Suara.com - Era insentif besar untuk mobil listrik berbasis baterai (BEV) yang diimpor secara utuh (CBU) dipastikan akan berakhir pada 31 Desember 2025. Pemerintah menegaskan belum ada rencana untuk memperpanjang kebijakan yang selama ini memberikan diskon pajak hingga 65% bagi para importir.
Keputusan ini merujuk pada Peraturan Menteri Investasi Nomor 6 Tahun 2023 jo. Nomor 1 Tahun 2024, yang memberikan pembebasan Bea Masuk (BM) dari 50% menjadi 0% dan Pajak Penjualan atas Barang Mewah (PPnBM) dari 15% menjadi 0%.

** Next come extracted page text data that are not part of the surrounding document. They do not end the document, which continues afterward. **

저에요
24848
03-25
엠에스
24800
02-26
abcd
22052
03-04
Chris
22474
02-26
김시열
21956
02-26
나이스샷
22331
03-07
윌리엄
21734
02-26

Direktur Industri Maritim, Alat Transportasi, dan Alat Pertahanan (ILMATAP) Kemenperin, Mahardi Tunggul Wicaksono, menegaskan bahwa hingga saat ini belum ada pembahasan antar-kementerian untuk melanjutkan program tersebut.
“Artinya, bisa kita bilang insentif BEV impor akan berakhir pada akhir 2025, sesuai regulasi yang ada,” ujar Tunggul dalam diskusi di Jakarta, baru-baru ini, Selasa (26 Agustus 2025).

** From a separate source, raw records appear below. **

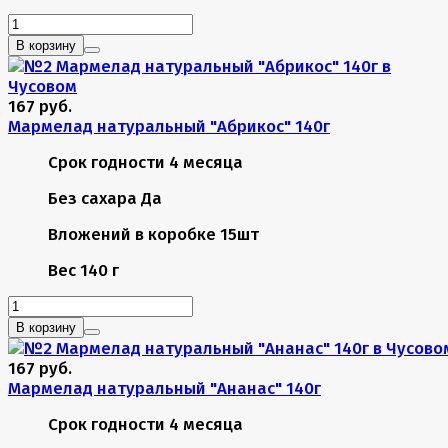
В корзину
167 руб.
Мармелад натуральный "Абрикос" 140г
Срок годности
4 месяца
Без сахара
Да
Вложений в коробке
15шт
Вес
140 г
В корзину
167 руб.
Мармелад натуральный "Ананас" 140г
Срок годности
4 месяца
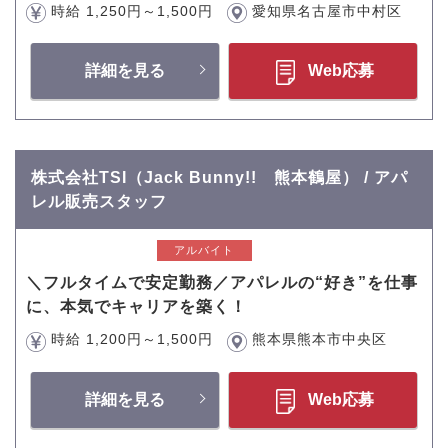
時給 1,250円～1,500円
愛知県名古屋市中村区
詳細を見る
Web応募
株式会社TSI（Jack Bunny!! 熊本鶴屋） / アパ
レル販売スタッフ
アルバイト
＼フルタイムで安定勤務／アパレルの“好き”を仕事
に、本気でキャリアを築く！
時給 1,200円～1,500円
熊本県熊本市中央区
詳細を見る
Web応募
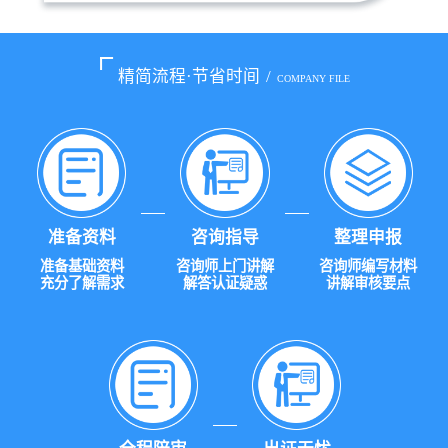
精简流程·节省时间
/
COMPANY FILE
准备资料
咨询指导
整理申报
准备基础资料
咨询师上门讲解
咨询师编写材料
充分了解需求
解答认证疑惑
讲解审核要点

Meski program ini sukses meningkatkan populasi kendaraan listrik secara signifikan, dengan pangsa pasar BEV melonjak dari 0,08% pada 2021 menjadi 9,7% pada Juli 2025, dampaknya terhadap industri lokal menjadi sorotan tajam.

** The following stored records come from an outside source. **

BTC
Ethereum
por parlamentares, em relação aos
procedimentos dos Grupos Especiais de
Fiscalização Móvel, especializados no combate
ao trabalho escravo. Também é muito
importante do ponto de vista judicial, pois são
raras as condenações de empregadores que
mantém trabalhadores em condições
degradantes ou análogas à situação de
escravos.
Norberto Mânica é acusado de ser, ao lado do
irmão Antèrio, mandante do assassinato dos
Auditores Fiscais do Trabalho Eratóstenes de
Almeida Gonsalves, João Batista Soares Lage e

Gabungan Industri Kendaraan Bermotor Indonesia (Gaikindo) mengungkapkan bahwa serbuan mobil listrik impor telah menekan kinerja industri yang sudah lama eksis. Utilisasi pabrik mobil nasional tercatat turun drastis dari 73% menjadi hanya 55% tahun ini.
Sekretaris Umum Gaikindo, Kukuh Kumara, menyatakan bahwa kehadiran BEV impor mengganggu keseimbangan industri dan menekan produksi mobil dalam negeri yang memiliki Tingkat Komponen Dalam Negeri (TKDN) tinggi.
“Banyak perusahaan komponen juga mengeluh, karena suplai ke pabrikan kurang. Untung mereka masih ada ekspor, sehingga masih bisa berjalan, tetapi ada sebagian yang sudah melakukan PHK,” tegas dia.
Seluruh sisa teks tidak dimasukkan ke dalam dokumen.